La vapeur et la fumée

La vapeur se révèle à l'usage bien supérieure à la fumée. Pas de cendres, pas de petits débris de tabac qui se glissent partout. De tels détails dont on ne se rend pas tout de-suite compte sont appréciables. Contrairement à la fumée, la vapeur se dilue très vite dans l'air et ne laisse quasiment aucune odeur.

Les saveurs, c'est une autre histoire. Plus de temps m'est nécessaire pour les expérimenter et les comprendre. Il est très appréciable de pouvoir changer de saveur.
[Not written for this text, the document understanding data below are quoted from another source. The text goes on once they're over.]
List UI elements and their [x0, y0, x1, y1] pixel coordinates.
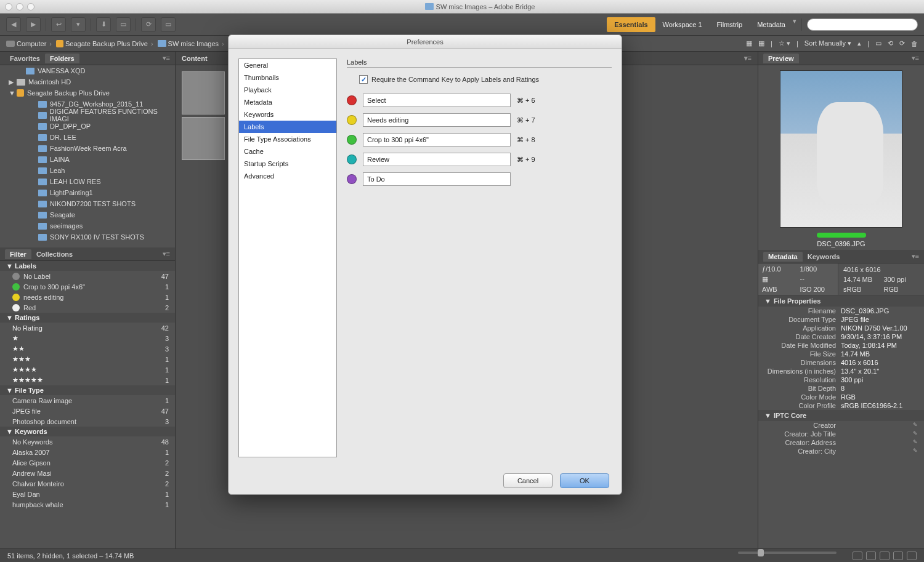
file-properties-header[interactable]: ▼ File Properties — [758, 295, 924, 307]
tree-item[interactable]: ▼Seagate Backup Plus Drive — [0, 87, 175, 98]
sort-dropdown[interactable]: Sort Manually ▾ — [804, 39, 851, 47]
filter-section-header[interactable]: ▼ Ratings — [0, 313, 175, 323]
view-icon[interactable]: ▦ — [746, 39, 752, 47]
tab-preview[interactable]: Preview — [763, 54, 799, 63]
filter-row[interactable]: No Rating42 — [0, 323, 175, 333]
tree-item[interactable]: seeimages — [0, 220, 175, 231]
tree-item[interactable]: LEAH LOW RES — [0, 176, 175, 187]
iptc-header[interactable]: ▼ IPTC Core — [758, 410, 924, 421]
camera-button[interactable]: ⬇ — [96, 17, 111, 32]
workspace-more-icon[interactable]: ▾ — [793, 17, 796, 32]
view-details-icon[interactable] — [880, 552, 890, 560]
cancel-button[interactable]: Cancel — [503, 473, 553, 488]
tab-metadata[interactable]: Metadata — [763, 252, 803, 262]
new-folder-icon[interactable]: ▭ — [875, 39, 881, 47]
tree-item[interactable]: Seagate — [0, 209, 175, 220]
metadata-value[interactable] — [841, 448, 913, 455]
label-name-input[interactable] — [363, 172, 511, 186]
pref-category-thumbnails[interactable]: Thumbnails — [239, 71, 336, 84]
workspace-metadata[interactable]: Metadata — [750, 17, 793, 32]
panel-menu-icon[interactable]: ▾≡ — [912, 252, 919, 260]
filter-row[interactable]: Andrew Masi2 — [0, 468, 175, 478]
thumbnail[interactable] — [182, 71, 225, 114]
require-cmd-checkbox[interactable]: ✓ — [359, 75, 368, 84]
crumb-computer[interactable]: Computer› — [6, 40, 53, 47]
filter-row[interactable]: Alaska 20071 — [0, 447, 175, 457]
filter-row[interactable]: Crop to 300 ppi 4x6"1 — [0, 281, 175, 292]
filter-row[interactable]: humpback whale1 — [0, 499, 175, 510]
batch-button[interactable]: ▭ — [116, 17, 131, 32]
crumb-folder[interactable]: SW misc Images› — [158, 40, 225, 47]
sort-order-icon[interactable]: ▴ — [857, 39, 861, 47]
filter-row[interactable]: Chalvar Monteiro2 — [0, 478, 175, 489]
filter-row[interactable]: No Label47 — [0, 271, 175, 281]
tree-item[interactable]: Leah — [0, 165, 175, 176]
panel-menu-icon[interactable]: ▾≡ — [744, 54, 752, 62]
output-button[interactable]: ▭ — [161, 17, 176, 32]
pref-category-file-type-associations[interactable]: File Type Associations — [239, 133, 336, 145]
tab-favorites[interactable]: Favorites — [5, 54, 45, 63]
tree-item[interactable]: LightPainting1 — [0, 187, 175, 198]
rotate-cw-icon[interactable]: ⟳ — [899, 39, 905, 47]
edit-icon[interactable]: ✎ — [913, 439, 918, 446]
thumbnail-size-slider[interactable] — [738, 552, 837, 554]
tab-collections[interactable]: Collections — [31, 249, 78, 259]
view-thumbnails-icon[interactable] — [866, 552, 876, 560]
edit-icon[interactable]: ✎ — [913, 448, 918, 455]
view2-icon[interactable]: ▦ — [758, 39, 764, 47]
filter-row[interactable]: Eyal Dan1 — [0, 489, 175, 499]
label-name-input[interactable] — [363, 153, 511, 166]
workspace-filmstrip[interactable]: Filmstrip — [710, 17, 750, 32]
tree-item[interactable]: LAINA — [0, 154, 175, 165]
tree-item[interactable]: DIGICAM FEATURES FUNCTIONS IMAGI — [0, 110, 175, 121]
label-name-input[interactable] — [363, 113, 511, 127]
pref-category-playback[interactable]: Playback — [239, 84, 336, 96]
filter-row[interactable]: needs editing1 — [0, 292, 175, 302]
filter-row[interactable]: Alice Gipson2 — [0, 457, 175, 468]
recent-button[interactable]: ▾ — [71, 17, 86, 32]
label-name-input[interactable] — [363, 94, 511, 107]
tab-keywords[interactable]: Keywords — [803, 252, 845, 262]
quality-icon[interactable] — [907, 552, 917, 560]
tree-item[interactable]: NIKOND7200 TEST SHOTS — [0, 198, 175, 209]
view-list-icon[interactable] — [893, 552, 903, 560]
workspace-1[interactable]: Workspace 1 — [655, 17, 710, 32]
filter-row[interactable]: ★★3 — [0, 343, 175, 354]
metadata-value[interactable] — [841, 422, 913, 429]
reveal-button[interactable]: ↩ — [51, 17, 66, 32]
back-button[interactable]: ◀ — [6, 17, 21, 32]
edit-icon[interactable]: ✎ — [913, 430, 918, 438]
thumbnail[interactable] — [182, 117, 225, 160]
disclosure-icon[interactable]: ▼ — [9, 89, 14, 97]
tree-item[interactable]: VANESSA XQD — [0, 65, 175, 76]
filter-section-header[interactable]: ▼ File Type — [0, 385, 175, 395]
pref-category-metadata[interactable]: Metadata — [239, 96, 336, 108]
filter-row[interactable]: ★★★★1 — [0, 364, 175, 375]
filter-row[interactable]: JPEG file47 — [0, 406, 175, 416]
preview-image[interactable] — [780, 70, 902, 228]
filter-row[interactable]: Red2 — [0, 302, 175, 313]
ok-button[interactable]: OK — [560, 473, 609, 488]
minimize-window-button[interactable] — [16, 3, 23, 10]
crumb-drive[interactable]: Seagate Backup Plus Drive› — [56, 40, 155, 47]
filter-row[interactable]: Camera Raw image1 — [0, 395, 175, 406]
trash-icon[interactable]: 🗑 — [911, 40, 918, 47]
pref-category-advanced[interactable]: Advanced — [239, 170, 336, 182]
pref-category-cache[interactable]: Cache — [239, 145, 336, 158]
workspace-essentials[interactable]: Essentials — [607, 17, 655, 32]
tree-item[interactable]: FashionWeek Reem Acra — [0, 143, 175, 154]
metadata-value[interactable] — [841, 430, 913, 438]
tree-item[interactable]: DR. LEE — [0, 132, 175, 143]
filter-row[interactable]: ★★★1 — [0, 354, 175, 364]
forward-button[interactable]: ▶ — [26, 17, 41, 32]
search-input[interactable] — [807, 18, 918, 31]
zoom-window-button[interactable] — [27, 3, 34, 10]
star-filter-icon[interactable]: ☆ ▾ — [779, 39, 790, 47]
pref-category-startup-scripts[interactable]: Startup Scripts — [239, 158, 336, 170]
tab-folders[interactable]: Folders — [45, 54, 79, 63]
filter-section-header[interactable]: ▼ Labels — [0, 261, 175, 271]
disclosure-icon[interactable]: ▶ — [9, 78, 14, 86]
metadata-value[interactable] — [841, 439, 913, 446]
refine-button[interactable]: ⟳ — [141, 17, 156, 32]
panel-menu-icon[interactable]: ▾≡ — [163, 250, 170, 258]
Je connaissais déjà un peu cela entre les cigarettes roulées, la pipe et les cigares, mais là, les possibilités sont presque infinies. Même hors de chez moi, je peux aisément ranger dans mon étui trois flacons de saveurs différentes : cigare, tabac brun et havane en l'occurrence. Si l'âpreté du cigare devient trop forte, je rajoute du brun qui a un arrière-goût d'alcool sucré ; si j'ai trop fumé, je rajoute du havane qui ne contient pas de nicotine, pour baisser la teneur du mélange. Chez moi, je dispose de bien plus de saveurs.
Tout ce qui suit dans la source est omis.